Trading Up Problems
“Your biggest problem is you think you shouldn’t have them.” -Tony Robbins
Personal development coach and author Tony Robbins takes this unconventional philosophy about problems one step further. Instead of working to get rid of our problems, he teaches, we should strive to “trade up” for a better set of problems.
To illustrate this, we can first look at an example involving various cultures of the world.
Take America, for example. What are some of the problems our country is most concerned with today? Affordable healthcare. Race relations. Climate change. Gender equality. The list goes on.
They’re serious problems, no doubt about it. But they’re also complex problems. As some political philosophers would reason, the advanced level of our problems also indicates an advanced society—one that has room to be concerned about “quality of life” over pure survival, like having enough food to avoid mass starvation.

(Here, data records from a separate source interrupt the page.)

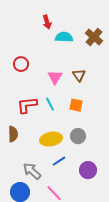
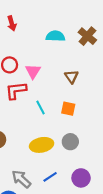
red arrow: (47, 22) -> (12, 23), moved
pink triangle: (55, 77) -> (33, 71), moved
red L-shape: (27, 105) -> (16, 91), moved
blue line: (59, 161) -> (50, 177), moved

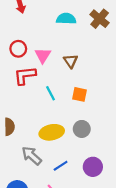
brown triangle: (71, 77) -> (71, 61), moved
gray arrow: (21, 179) -> (32, 156), moved

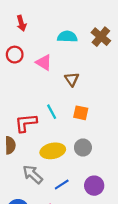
red circle: (18, 49) -> (15, 55), moved
pink triangle: (43, 55) -> (44, 62), moved, turned -30
red L-shape: (25, 76) -> (26, 123), moved

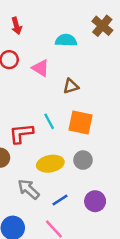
brown cross: (101, 37) -> (102, 26), moved
brown triangle: (72, 79) -> (71, 86), turned 48
orange square: (81, 113) -> (81, 123), size x1.5

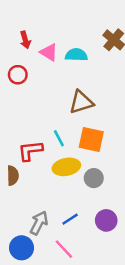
pink triangle: (41, 68) -> (49, 52), moved
brown triangle: (71, 86) -> (81, 102), size x1.5
yellow ellipse: (50, 164) -> (66, 167), moved
gray arrow: (29, 189) -> (39, 223), moved, turned 75

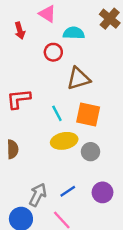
red arrow: (25, 40) -> (20, 31), moved
pink triangle: (49, 52) -> (47, 14), moved
red circle: (18, 75) -> (53, 52), moved
red L-shape: (30, 151) -> (19, 99), moved

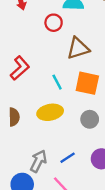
red L-shape: (19, 99) -> (20, 68), turned 145
yellow ellipse: (64, 141) -> (50, 112), moved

In other words, in the grand scheme of cultures over time, America’s problems are “good” problems. (For more insights on this, the historical text Work and Life: A Study of the Social Problems of Today is a great reference).
The same line of thinking can apply to your business.
Think back to when you first start out as an entrepreneur. Maybe this applies to you right now, or perhaps it wasn’t too long ago.
When you’re just getting started, you’re doing everything yourself. You have to answer to your clients, your contractors, your service providers, your cable guy, and everyone else. You have about 1,000 balls in the air, and each one comes with its own set of problems.
But then, after a while of plugging away at building your business, you’re able to hire an employee or two. You can outsource some of your duties like accounting or HR, taking tedious work off your plate.
Now, instead of dealing with a problem every time the phone rings, you can focus on more complex problems like how to lead your business through a new phase of growth. As you scale your company little by little, your problems slowly increase in quality. They go from annoying and stressful to challenging and interesting.
Everyone has problems. So rather than wishing your problems would disappear, instead work to turn them into a better set of problems that’s more aligned with the business and life you want to have.